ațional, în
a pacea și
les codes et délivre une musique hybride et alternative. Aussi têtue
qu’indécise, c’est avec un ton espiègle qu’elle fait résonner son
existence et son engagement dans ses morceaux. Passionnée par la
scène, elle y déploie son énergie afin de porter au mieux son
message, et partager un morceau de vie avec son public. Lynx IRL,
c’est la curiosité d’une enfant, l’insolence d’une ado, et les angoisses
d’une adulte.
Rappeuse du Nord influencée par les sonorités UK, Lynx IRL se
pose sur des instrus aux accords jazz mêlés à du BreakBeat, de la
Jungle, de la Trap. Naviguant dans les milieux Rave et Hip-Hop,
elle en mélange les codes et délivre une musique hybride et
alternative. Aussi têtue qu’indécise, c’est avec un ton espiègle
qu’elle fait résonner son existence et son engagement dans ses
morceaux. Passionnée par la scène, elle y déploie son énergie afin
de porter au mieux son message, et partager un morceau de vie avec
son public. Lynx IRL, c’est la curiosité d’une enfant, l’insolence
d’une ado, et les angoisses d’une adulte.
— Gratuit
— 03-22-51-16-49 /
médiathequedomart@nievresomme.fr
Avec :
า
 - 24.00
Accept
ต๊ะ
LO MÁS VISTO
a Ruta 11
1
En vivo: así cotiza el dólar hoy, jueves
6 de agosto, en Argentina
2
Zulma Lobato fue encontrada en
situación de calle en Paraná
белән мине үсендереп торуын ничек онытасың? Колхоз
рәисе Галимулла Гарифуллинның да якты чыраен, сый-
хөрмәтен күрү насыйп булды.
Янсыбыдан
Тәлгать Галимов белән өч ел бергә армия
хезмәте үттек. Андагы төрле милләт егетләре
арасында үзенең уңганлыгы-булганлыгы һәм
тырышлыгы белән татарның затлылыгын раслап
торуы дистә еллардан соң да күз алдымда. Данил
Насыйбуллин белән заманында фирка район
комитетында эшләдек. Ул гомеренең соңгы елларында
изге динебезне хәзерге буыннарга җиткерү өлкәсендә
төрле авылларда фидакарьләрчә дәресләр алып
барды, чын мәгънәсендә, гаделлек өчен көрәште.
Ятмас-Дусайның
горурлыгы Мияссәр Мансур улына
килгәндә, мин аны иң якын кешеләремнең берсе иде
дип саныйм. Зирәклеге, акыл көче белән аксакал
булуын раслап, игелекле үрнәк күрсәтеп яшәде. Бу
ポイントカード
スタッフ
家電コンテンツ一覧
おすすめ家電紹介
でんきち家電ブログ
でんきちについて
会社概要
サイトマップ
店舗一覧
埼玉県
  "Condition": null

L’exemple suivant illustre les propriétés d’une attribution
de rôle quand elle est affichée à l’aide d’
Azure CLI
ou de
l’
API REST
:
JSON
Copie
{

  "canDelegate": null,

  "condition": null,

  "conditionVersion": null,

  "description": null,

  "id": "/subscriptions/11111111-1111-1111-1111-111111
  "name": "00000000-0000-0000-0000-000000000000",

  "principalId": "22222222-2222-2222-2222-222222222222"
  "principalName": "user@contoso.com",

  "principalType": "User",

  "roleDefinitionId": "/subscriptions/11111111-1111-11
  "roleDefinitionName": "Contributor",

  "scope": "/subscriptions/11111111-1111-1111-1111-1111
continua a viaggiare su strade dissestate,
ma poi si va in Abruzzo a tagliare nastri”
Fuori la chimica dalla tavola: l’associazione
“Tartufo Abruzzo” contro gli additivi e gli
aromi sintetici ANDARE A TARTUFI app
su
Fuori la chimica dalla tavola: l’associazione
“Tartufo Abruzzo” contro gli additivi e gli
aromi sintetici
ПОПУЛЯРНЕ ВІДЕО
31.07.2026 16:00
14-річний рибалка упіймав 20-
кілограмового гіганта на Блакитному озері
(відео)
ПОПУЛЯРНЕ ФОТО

┄┄┄┄┄┄

Going line by line, set down the data above exactly as given.

ațional, în
a pacea și
les codes et délivre une musique hybride et alternative. Aussi têtue
qu’indécise, c’est avec un ton espiègle qu’elle fait résonner son
existence et son engagement dans ses morceaux. Passionnée par la
scène, elle y déploie son énergie afin de porter au mieux son
message, et partager un morceau de vie avec son public. Lynx IRL,
c’est la curiosité d’une enfant, l’insolence d’une ado, et les angoisses
d’une adulte.
Rappeuse du Nord influencée par les sonorités UK, Lynx IRL se
pose sur des instrus aux accords jazz mêlés à du BreakBeat, de la
Jungle, de la Trap. Naviguant dans les milieux Rave et Hip-Hop,
elle en mélange les codes et délivre une musique hybride et
alternative. Aussi têtue qu’indécise, c’est avec un ton espiègle
qu’elle fait résonner son existence et son engagement dans ses
morceaux. Passionnée par la scène, elle y déploie son énergie afin
de porter au mieux son message, et partager un morceau de vie avec
son public. Lynx IRL, c’est la curiosité d’une enfant, l’insolence
d’une ado, et les angoisses d’une adulte.
— Gratuit
— 03-22-51-16-49 /
médiathequedomart@nievresomme.fr
Avec :
า
 - 24.00
Accept
ต๊ะ
LO MÁS VISTO
a Ruta 11
1
En vivo: así cotiza el dólar hoy, jueves
6 de agosto, en Argentina
2
Zulma Lobato fue encontrada en
situación de calle en Paraná
белән мине үсендереп торуын ничек онытасың? Колхоз
рәисе Галимулла Гарифуллинның да якты чыраен, сый-
хөрмәтен күрү насыйп булды.
Янсыбыдан
Тәлгать Галимов белән өч ел бергә армия
хезмәте үттек. Андагы төрле милләт егетләре
арасында үзенең уңганлыгы-булганлыгы һәм
тырышлыгы белән татарның затлылыгын раслап
торуы дистә еллардан соң да күз алдымда. Данил
Насыйбуллин белән заманында фирка район
комитетында эшләдек. Ул гомеренең соңгы елларында
изге динебезне хәзерге буыннарга җиткерү өлкәсендә
төрле авылларда фидакарьләрчә дәресләр алып
барды, чын мәгънәсендә, гаделлек өчен көрәште.
Ятмас-Дусайның
горурлыгы Мияссәр Мансур улына
килгәндә, мин аны иң якын кешеләремнең берсе иде
дип саныйм. Зирәклеге, акыл көче белән аксакал
булуын раслап, игелекле үрнәк күрсәтеп яшәде. Бу
ポイントカード
スタッフ
家電コンテンツ一覧
おすすめ家電紹介
でんきち家電ブログ
でんきちについて
会社概要
サイトマップ
店舗一覧
埼玉県
  "Condition": null

L’exemple suivant illustre les propriétés d’une attribution
de rôle quand elle est affichée à l’aide d’
Azure CLI
ou de
l’
API REST
:
JSON
Copie
{

  "canDelegate": null,

  "condition": null,

  "conditionVersion": null,

  "description": null,

  "id": "/subscriptions/11111111-1111-1111-1111-111111
  "name": "00000000-0000-0000-0000-000000000000",

  "principalId": "22222222-2222-2222-2222-222222222222"
  "principalName": "user@contoso.com",

  "principalType": "User",

  "roleDefinitionId": "/subscriptions/11111111-1111-11
  "roleDefinitionName": "Contributor",

  "scope": "/subscriptions/11111111-1111-1111-1111-1111
continua a viaggiare su strade dissestate,
ma poi si va in Abruzzo a tagliare nastri”
Fuori la chimica dalla tavola: l’associazione
“Tartufo Abruzzo” contro gli additivi e gli
aromi sintetici ANDARE A TARTUFI app
su
Fuori la chimica dalla tavola: l’associazione
“Tartufo Abruzzo” contro gli additivi e gli
aromi sintetici
ПОПУЛЯРНЕ ВІДЕО
31.07.2026 16:00
14-річний рибалка упіймав 20-
кілограмового гіганта на Блакитному озері
(відео)
ПОПУЛЯРНЕ ФОТО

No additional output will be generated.